Regulatory battle stops new insurance entrants on their tracks
The rift between the Securities and Exchange Board of India and the Insurance Regulatory and Development Authority over the regulation of the investment component of Unit Linked Insurance Plans has stopped new entrants on their tracks. Sandeep Singh reports.business Updated: Jun 07, 2010 01:12 IST
The rift between the Securities and Exchange Board of India (SEBI) and the Insurance Regulatory and Development (IRDA) Authority over the regulation of the investment component of Unit Linked Insurance Plans (Ulips) has stopped new entrants on their tracks.

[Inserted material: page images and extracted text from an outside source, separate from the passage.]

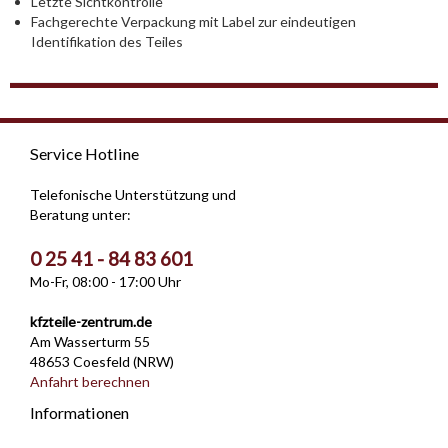
Letzte Sichtkontrolle
Fachgerechte Verpackung mit Label zur eindeutigen
Identifikation des Teiles
Service Hotline
Telefonische Unterstützung und
Beratung unter:
0 25 41 - 84 83 601
Mo-Fr, 08:00 - 17:00 Uhr
kfzteile-zentrum.de
Am Wasserturm 55
48653 Coesfeld (NRW)
Anfahrt berechnen
Informationen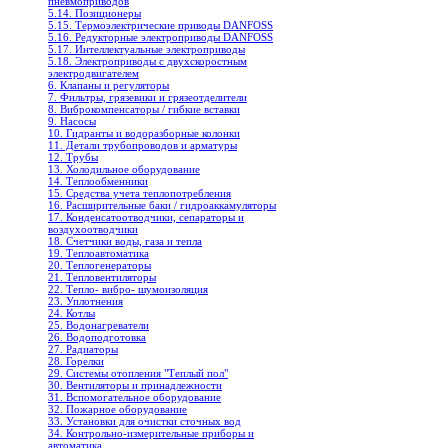
пневмоприводов
5.14. Позиционеры
5.15. Термоэлектрические приводы DANFOSS
5.16. Редукторные электроприводы DANFOSS
5.17. Интеллектуальные электроприводы
5.18. Электроприводы с двухскоростным
электродвигателем
6. Клапаны и регуляторы
7. Фильтры, грязевики и грязеотделители
8. Виброкомпенсаторы / гибкие вставки
9. Насосы
10. Гидранты и водоразборные колонки
11. Детали трубопроводов и арматуры
12. Трубы
13. Холодильное oборудование
14. Теплообменники
15. Средства учета теплопотребления
16. Расширительные баки / гидроаккамуляторы
17. Конденсатоотводчики, сепараторы и
воздухоотводчики
18. Счетчики воды, газа и тепла
19. Теплоавтоматика
20. Теплогенераторы
21. Тепловентиляторы
22. Тепло- вибро- шумоизоляция
23. Уплотнения
24. Котлы
25. Водонагреватели
26. Водоподготовка
27. Радиаторы
28. Горелки
29. Системы отопления "Теплый пол"
30. Вентиляторы и принадлежности
31. Вспомогательное оборудование
32. Пожарное оборудование
33. Установки для очистки сточных вод
34. Контрольно-измерительные приборы и
автоматика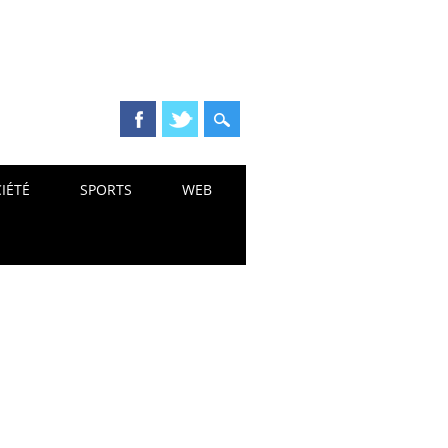
IÉTÉ
SPORTS
WEB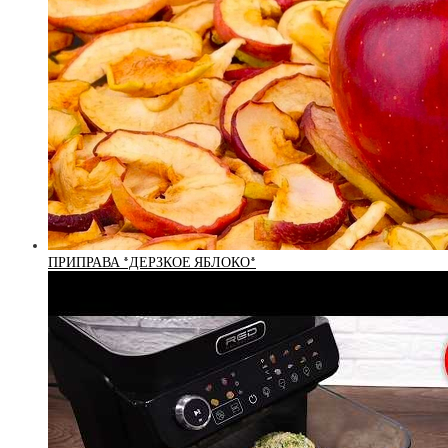
ПРИПРАВА *ДЕРЗКОЕ ЯБЛОКО*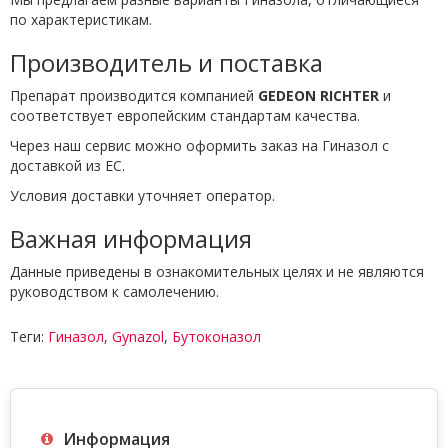
по характеристикам.
Производитель и поставка
Препарат производится компанией
GEDEON RICHTER
и
соответствует европейским стандартам качества.
Через наш сервис можно оформить заказ на Гиназол с
доставкой из ЕС.
Условия доставки уточняет оператор.
Важная информация
Данные приведены в ознакомительных целях и не являются
руководством к самолечению.
Теги:
Гиназол
,
Gynazol
,
Бутоконазол
Информация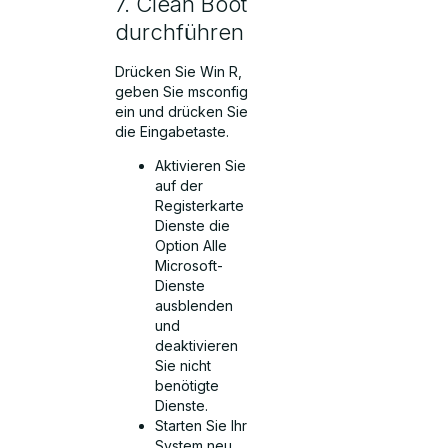
7. Clean Boot
durchführen
Drücken Sie Win R,
geben Sie msconfig
ein und drücken Sie
die Eingabetaste.
Aktivieren Sie
auf der
Registerkarte
Dienste die
Option Alle
Microsoft-
Dienste
ausblenden
und
deaktivieren
Sie nicht
benötigte
Dienste.
Starten Sie Ihr
System neu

“No new player has entered the Indian Insurance Industry over the past two years because of the unstable environment over the regulation of some insurance products and also because of the wait for rise in FDI (foreign direct investment) limit in the sector to 49 per cent from the current 26 per cent,” said an industry source who asked not to be identified.
The source listed Japan’s Nippon and Tokio Marine and Korea’s Samsung group among the prospective entrants waiting for a stable policy regime. “Even domestic players like Indiabulls have plans to enter the sector but are waiting for some stability to come in,” said the source.
An insurance Bill that would enable 49 per cent in foreign direct investment has also been stalled for two years now.
The insurance industry offers commissions to distributing agents, unlike the mutual industry, which has now gone “no-load.” Buyers now pay a transparent fee.
The D. Swarup panel wants insurance to go to a no-load regime by 2011 and Finance Minister Pranab Mukherjee has backed the plan. In April, SEBI restrained life insurers from launching new Ulips.